EXERCISE DESCRIPTION:
Answer with nothing but the number of lines in the listing below that contain "prezzi".

___

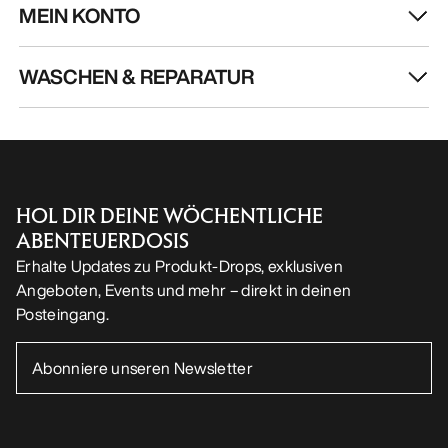
MEIN KONTO
WASCHEN & REPARATUR
HOL DIR DEINE WÖCHENTLICHE
ABENTEUERDOSIS
Erhalte Updates zu Produkt-Drops, exklusiven
Angeboten, Events und mehr – direkt in deinen
Posteingang.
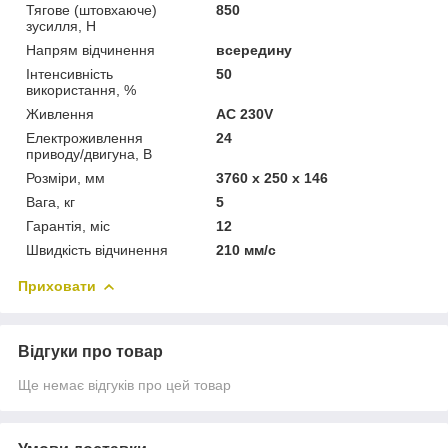
Тягове (штовхаюче)
850
зусилля, Н
Напрям відчинення
всередину
Інтенсивність
50
використання, %
Живлення
AC 230V
Електроживлення
24
приводу/двигуна, В
Розміри, мм
3760 x 250 x 146
Вага, кг
5
Гарантія, міс
12
Швидкість відчинення
210 мм/с
Приховати
Відгуки про товар
Ще немає відгуків про цей товар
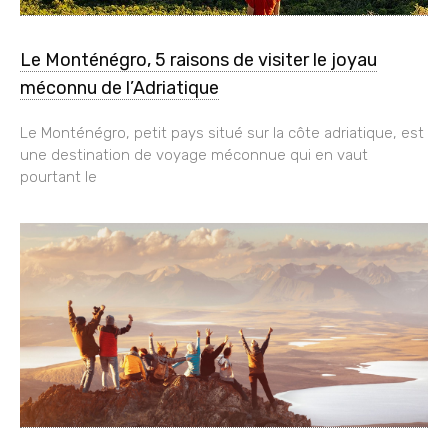
Le Monténégro, 5 raisons de visiter le joyau
méconnu de l’Adriatique
Le Monténégro, petit pays situé sur la côte adriatique, est
une destination de voyage méconnue qui en vaut
pourtant le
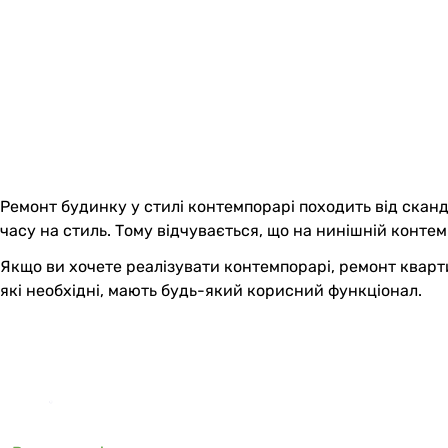
Ремонт будинку у стилі контемпорарі походить від сканд
часу на стиль. Тому відчувається, що на нинішній контемп
Якщо ви хочете реалізувати контемпорарі, ремонт кварти
які необхідні, мають будь-який корисний функціонал.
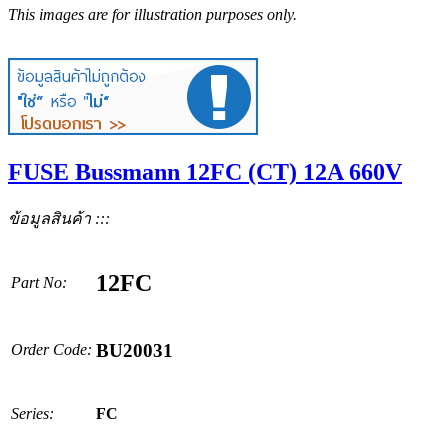
This images are for illustration purposes only.
FUSE Bussmann 12FC (CT) 12A 660V
ข้อมูลสินค้า :::
12FC
Part No:
BU20031
Order Code:
Series:
FC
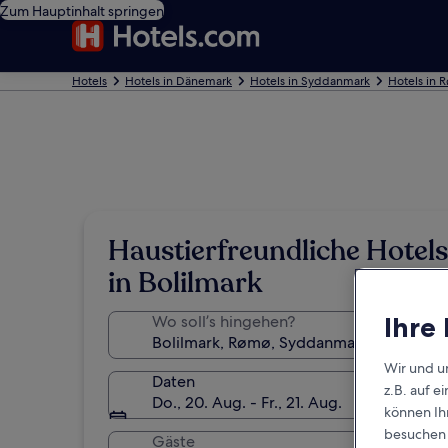
Zum Hauptinhalt springen
Hotels
Hotels in Dänemark
Hotels in Syddanmark
Hotels in 
Haustierfreundliche Hotels
in Bolilmark
Ihre
Wo soll’s hingehen?
Wir und u
Daten
z.B. auf 
Do., 20. Aug. - Fr., 21. Aug.
können Ihr
besuchen S
Gäste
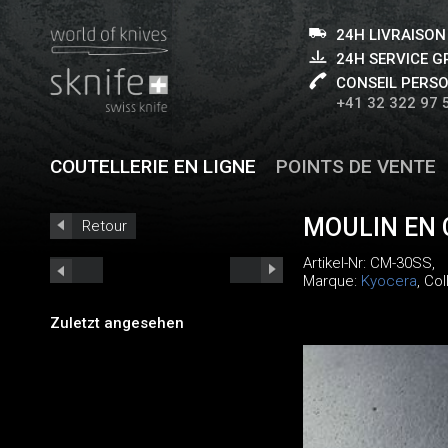
24H LIVRAISON
24H SERVICE 
CONSEIL PERS
+41 32 322 97 
COUTELLERIE EN LIGNE
POINTS DE VENTE
MOULIN EN 
Retour
Artikel-Nr:
CM-30SS
,
Marque:
Kyocera
, Co
Zuletzt angesehen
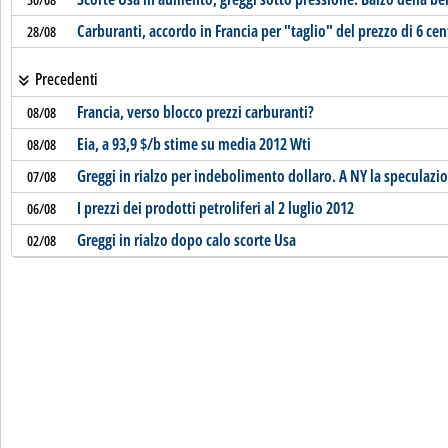
Carburanti, accordo in Francia per "taglio" del prezzo di 6 ce
28/08
Precedenti
Francia, verso blocco prezzi carburanti?
08/08
Eia, a 93,9 $/b stime su media 2012 Wti
08/08
Greggi in rialzo per indebolimento dollaro. A NY la speculazi
07/08
I prezzi dei prodotti petroliferi al 2 luglio 2012
06/08
Greggi in rialzo dopo calo scorte Usa
02/08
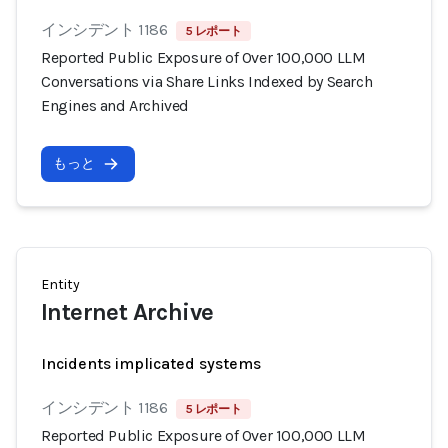
インシデント 1186
5 レポート
Reported Public Exposure of Over 100,000 LLM
Conversations via Share Links Indexed by Search
Engines and Archived
もっと
Entity
Internet Archive
Incidents implicated systems
インシデント 1186
5 レポート
Reported Public Exposure of Over 100,000 LLM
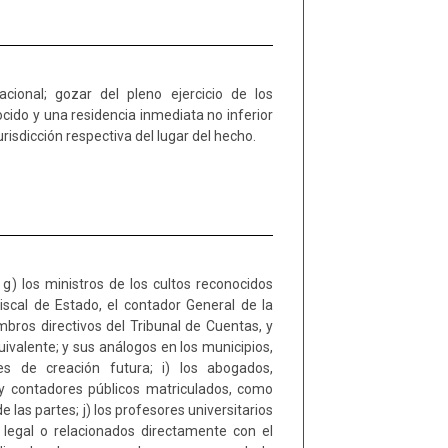
urisdicción respectiva del lugar del hecho.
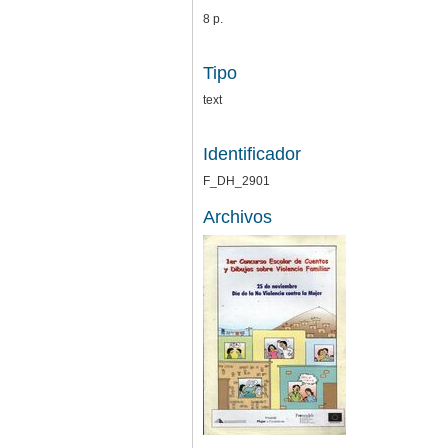
8 p.
Tipo
text
Identificador
F_DH_2901
Archivos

___

SOLUTION TO THIS TASK:
2